* Input records
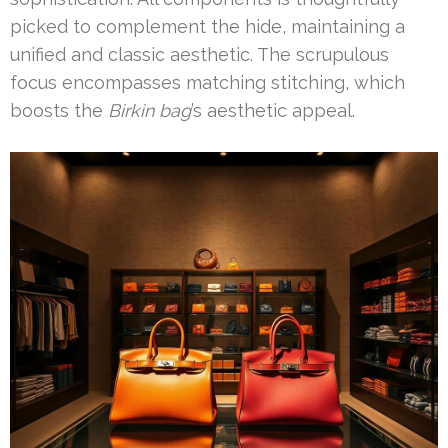
picked to complement the hide, maintaining a
unified and classic aesthetic. The scrupulous
focus encompasses matching stitching, which
boosts the
Birkin bag
’s aesthetic appeal.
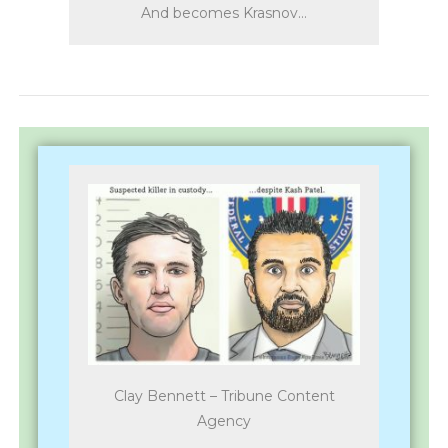
And becomes Krasnov…
Clay Bennett – Tribune Content
Agency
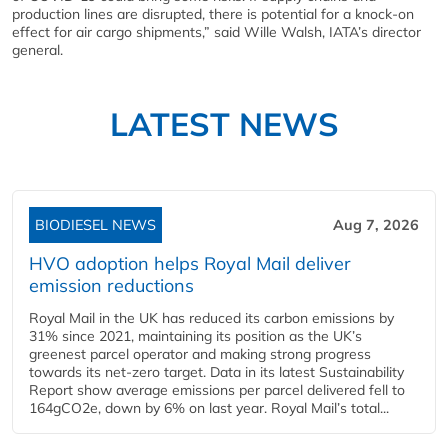
production lines are disrupted, there is potential for a knock-on
effect for air cargo shipments,” said Wille Walsh, IATA’s director
general.
LATEST NEWS
BIODIESEL NEWS
Aug 7, 2026
HVO adoption helps Royal Mail deliver
emission reductions
Royal Mail in the UK has reduced its carbon emissions by
31% since 2021, maintaining its position as the UK’s
greenest parcel operator and making strong progress
towards its net-zero target. Data in its latest Sustainability
Report show average emissions per parcel delivered fell to
164gCO2e, down by 6% on last year. Royal Mail’s total...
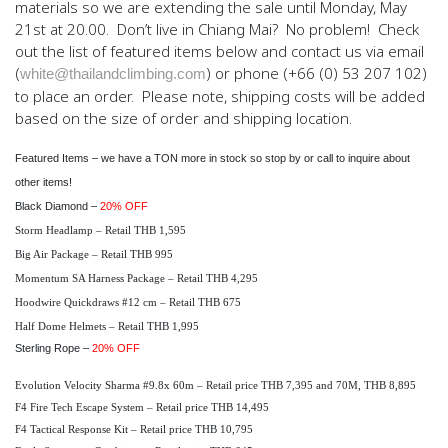
materials so we are extending the sale until Monday, May
21st at 20.00. Don’t live in Chiang Mai? No problem! Check
out the list of featured items below and contact us via email
(
) or phone (+66 (0) 53 207 102)
white@thailandclimbing.com
to place an order. Please note, shipping costs will be added
based on the size of order and shipping location.
Featured Items
– we have a TON more in stock so stop by or call to inquire about
other items!
Black Diamond –
20% OFF
Storm Headlamp – Retail THB 1,595
Big Air Package – Retail THB 995
Momentum SA Harness Package – Retail THB 4,295
Hoodwire Quickdraws #12 cm – Retail THB 675
Half Dome Helmets – Retail THB 1,995
Sterling Rope –
20% OFF
Evolution Velocity Sharma #9.8x 60m – Retail price THB 7,395 and 70M, THB 8,895
F4 Fire Tech Escape System – Retail price THB 14,495
F4 Tactical Response Kit – Retail price THB 10,795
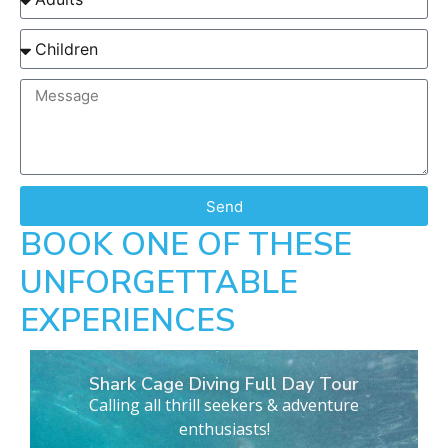
Send
BOOK ONE OF THESE
UNFORGETTABLE
EXPERIENCES
Shark Cage Diving Full Day Tour
Calling all thrill seekers & adventure
enthusiasts!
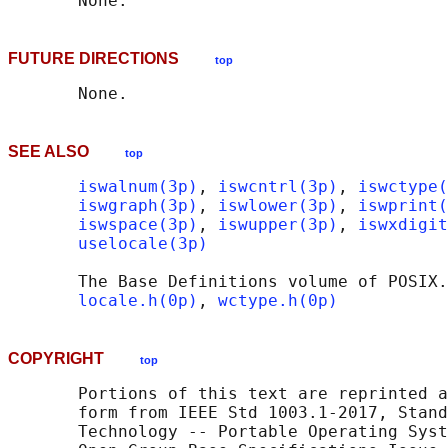
FUTURE DIRECTIONS
top
SEE ALSO
top
iswalnum(3p)
, 
iswcntrl(3p)
, 
iswctype(
iswgraph(3p)
, 
iswlower(3p)
, 
iswprint(
iswspace(3p)
, 
iswupper(3p)
, 
iswxdigit
uselocale(3p)
       The Base Definitions volume of POSIX.
locale.h(0p)
, 
wctype.h(0p)
COPYRIGHT
top
       Portions of this text are reprinted a
       form from IEEE Std 1003.1-2017, Stand
       Technology -- Portable Operating Syst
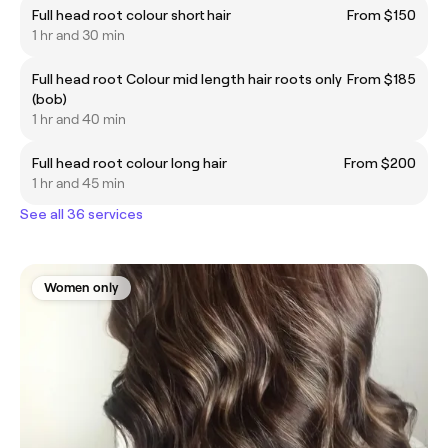
Full head root colour short hair
From $150
1 hr and 30 min
Full head root Colour mid length hair roots only
From $185
(bob)
1 hr and 40 min
Full head root colour long hair
From $200
1 hr and 45 min
See all 36 services
Women only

* Exercise details
Print the entries above exactly, leaving pictures out.

* Output of the task
picked to complement the hide, maintaining a
unified and classic aesthetic. The scrupulous
focus encompasses matching stitching, which
boosts the
Birkin bag
’s aesthetic appeal.
And becomes Krasnov…
Clay Bennett – Tribune Content
Agency
production lines are disrupted, there is potential for a knock-on
effect for air cargo shipments,” said Wille Walsh, IATA’s director
general.
LATEST NEWS
BIODIESEL NEWS
Aug 7, 2026
HVO adoption helps Royal Mail deliver
emission reductions
Royal Mail in the UK has reduced its carbon emissions by
31% since 2021, maintaining its position as the UK’s
greenest parcel operator and making strong progress
towards its net-zero target. Data in its latest Sustainability
Report show average emissions per parcel delivered fell to
164gCO2e, down by 6% on last year. Royal Mail’s total...
materials so we are extending the sale until Monday, May
21st at 20.00. Don’t live in Chiang Mai? No problem! Check
out the list of featured items below and contact us via email
(
) or phone (+66 (0) 53 207 102)
white@thailandclimbing.com
to place an order. Please note, shipping costs will be added
based on the size of order and shipping location.
Featured Items
– we have a TON more in stock so stop by or call to inquire about
other items!
Black Diamond –
20% OFF
Storm Headlamp – Retail THB 1,595
Big Air Package – Retail THB 995
Momentum SA Harness Package – Retail THB 4,295
Hoodwire Quickdraws #12 cm – Retail THB 675
Half Dome Helmets – Retail THB 1,995
Sterling Rope –
20% OFF
Evolution Velocity Sharma #9.8x 60m – Retail price THB 7,395 and 70M, THB 8,895
F4 Fire Tech Escape System – Retail price THB 14,495
F4 Tactical Response Kit – Retail price THB 10,795
Send
BOOK ONE OF THESE
UNFORGETTABLE
EXPERIENCES
Shark Cage Diving Full Day Tour
Calling all thrill seekers & adventure
enthusiasts!
FUTURE DIRECTIONS
top
SEE ALSO
top
iswalnum(3p)
, 
iswcntrl(3p)
, 
iswctype(
iswgraph(3p)
, 
iswlower(3p)
, 
iswprint(
iswspace(3p)
, 
iswupper(3p)
, 
iswxdigit
uselocale(3p)
       The Base Definitions volume of POSIX.
locale.h(0p)
, 
wctype.h(0p)
COPYRIGHT
top
       Portions of this text are reprinted a
       form from IEEE Std 1003.1-2017, Stand
       Technology -- Portable Operating Syst
Full head root colour short hair
From $150
1 hr and 30 min
Full head root Colour mid length hair roots only
From $185
(bob)
1 hr and 40 min
Full head root colour long hair
From $200
1 hr and 45 min
See all 36 services
Women only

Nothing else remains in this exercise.